Noch ein bisschen

von Kyriaki Kika

„Bitte Mama, bitte, lass mich noch ein bisschen spielen. Alle meine Freundinnen dürfen bleiben, nur ich nicht.“

Das war natürlich gelogen. Ich sagte es immer, um mehr Spielzeit zu gewinnen. Es klappte nicht. Sie erwischte mich wieder. Ich kapierte nie, wie eine Mutter alles wissen konnte. Und nun hatte sie diesen abfälligen Blick, als ob ich die größte Betrügerin der Welt wäre. Vermutlich wollte sie keine Szene auf den Spielplatz machen und sagte nichts. Aber kein Wort war nötig. Der Blick drückte alles aus. Ich schämte mich, die roten Wangen und die nassen Augen verrieten meine Gefühle. Paradox sahen gerade meine Freundinnen genau wie ich aus, als hätte man uns mit rotem Rouge geschminkt. Die mussten auch schon längst zu Hause sein. Es gab ein betretenes Schweigen für ein paar Sekunden, wir standen einfach still. Plötzlich war der Blick meiner Mutter sehr zärtlich.

Trotzdem rief sie: „Ab nach Hause, es ist zu spät“, und alle machten, was sie verlangte.
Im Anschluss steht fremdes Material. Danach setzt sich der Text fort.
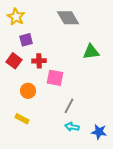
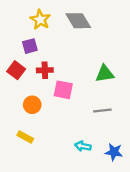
yellow star: (16, 17) -> (40, 20), moved
green triangle: (91, 52) -> (105, 74), moved
gray line: (69, 106) -> (102, 111), moved, turned 56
Auf dem Weg nach Hause dachte ich, was für ein Spielverderber sie war.

***

Ich versuchte mich tadellos zu benehmen. Aber es fiel mir nicht leicht. Ich war müde und ich wollte nicht aufstehen.

„Bitte Mama, ich bin müde, lass mich bitte noch schlafen.“

Das war kein gutes Argument. Zum Glück antwortete sie nicht. Anscheinend ging sie ins Badezimmer. Hörte sie wohl, was ich gerade sagte, oder sollte ich meine Ausrede wechseln? Magenbeschwerden wären glaubwürdiger. Ich wünschte mir, den ganzen Tag im Bett zu verbringen. Ich hatte keine Lust auf die Schule, außerdem war es regnerisch und kalt, keine gute Kombination. Ohhh nein, sie kommt, ich muss nachdenken, was für Symptome ich habe.

Als sie fragte, was los war, erzählte ich, dass mein Bäuchlein wehtat und eine kleine Lügengeschichte dazu. Dann schlug sie vor:

„Heute bleibst du zu Hause. Ich werde Suppe kochen, aber wenn du morgen nicht wieder fit bist, besuchen wir den Kinderarzt.“

Nicht den Kinderarzt, ich hatte Angst vor ihm. Meine Wünsche wären Schlaf und Faulheit, kein Arztbesuch. Ich muss mit der Lüge sofort aufhören. Die Zeit für Spielen, Schlafen oder Fernsehen scheint nie zu reichen. Trotzdem ist es keinen Arztbesuch wert, dachte ich und versprach heimlich, nicht mehr zu lügen. Als meine Mutter mit dem Tee kam, war ich fertig mit meinem Schwur.

***

„Bitte Mama, lass mich noch ein bisschen Fernsehen sehen, bitteeeeee“, sagte ich etwas dramatischer als normalerweise.

Eher mehr wie eine schlimme Schauspielerin in einer Tragödie. Meine Mutter lachte über meine übertriebene Reaktion. Dieses Mal erzählte ich keine Lüge. Ich war sehr froh und stolz. Aber ich hatte sowieso keine Wahl. Was konnte man dazu sagen? Nichts. Das Gute daran war, dass ich mich die letzten Wochen sehr brav verhalten hatte, was meine Mutter erkannt hatte und als Belohnung hatte ich ab und zu mehr Zeit zum Spielen oder Schlafen bekommen. Fernsehen nicht.

„Bitte noch ein bisschen …“

Ich brachte nicht den Satz zu Ende, mir wurde sofort klar, dass ich gleich Ärger kriegte. Der abfällige Blick ist wieder da! Rasch verschwand ich in mein Zimmer. Sie folgte mir und erklärte mit einer ruhigen, warmen Stimme:

„Egal wie viel Zeit man hat, man will immer mehr, besonders für Sachen, die Spaß machen. Womöglich kannst du das nicht verstehen, aber glaub mir, es ist so.“

***

Erschöpft lege ich mich ins Bett und ich denke an das Zitat meiner Mutter: Egal wie viel Zeit man hat, man will immer mehr. Wie Recht sie hatte. Vierundzwanzig Stunden fühlen sich so wenig an. Das Motto meiner Kindheit noch ein bisschen verändert sich mit großer Geschwindigkeit. An diesem Punkt lautet es mehr Stunden, damit ich alle meine Aufgabe und Pflichten erfüllen oder genug schlafen kann. Wird es eines Tages besser? Ich bezweifele es. Ich darf nicht die Hoffnung aufgeben, oder doch?